Best practices for SSIS
SSIS stands for SQL Server Integration Services. I have included few guidenlines which will help beginners of SSIS. Its always better to follow certain best practices while using SSIS so that performance tuning can be achieved with less efforts.
1] Components usage Use SSIS components only when it is extremely required.
2] Creation of SQL job If you are creating any SQL job then divide tasks in to smaller steps and create multiple steps so that readability will be more and maintenance is also easy.
3] child package call If you are executing child package from master package then parameters which are passed from master need to be configured in the child package.
4] Typecast usage You can change it to source level to avoid unnecessary type casting.
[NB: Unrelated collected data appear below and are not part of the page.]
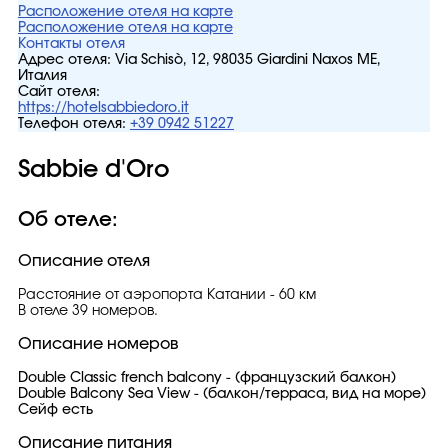
Расположение отеля на карте
Расположение отеля на карте
Контакты отеля
Адрес отеля:
Via Schisò, 12, 98035 Giardini Naxos ME,
Италия
Сайт отеля:
https://hotelsabbiedoro.it
Телефон отеля:
+39 0942 51227
Sabbie d'Oro
Об отеле:
Описание отеля
Расстояние от аэропорта Катании - 60 км
В отеле 39 номеров.
Описание номеров
Double Classic french balcony - (французский балкон)
Double Balcony Sea View - (балкон/терраса, вид на море)
Сейф есть
Описание питания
5] Sort operation: Its good practice to do sort operation at database query because it takes much more time if we do sort operation in SSIS.
6] Atomicity of transaction: Its always better to use SSIS where atomicity of transaction is present even though ETL can process large amount of data.
7] Trimming of package names: If your package name is more than 100 characters then it gets truncated when that package is deployed in to SQL server. You may get execution failure error in such scenario so to avoid this, limit the package name to maximum 100 characters.
8] Select query Whenever there is necessary to pass column names from the source to the downstream, avoid select * from table name and write necessary column names instead of *
9] Package protection level : Its always better to set the package protection level to 'DontSaveSensative' so that when packages gets deployed from one system to another system, deployment errors gets resolved.
10] Package name as configuration filter Its good habit to use a particular package name as a configuration filter for all the configuration items that are specific to the package.
11] WITH (NOLOCK) on tables It prevents keeping locks on the tables in SQL queries so that concurrency and performance will be improved.
12] Support of managed code There is no unmanaged code in SSIS. The Script component, the script task and the custom components give users power of managed programming language with less infrastructure code to write.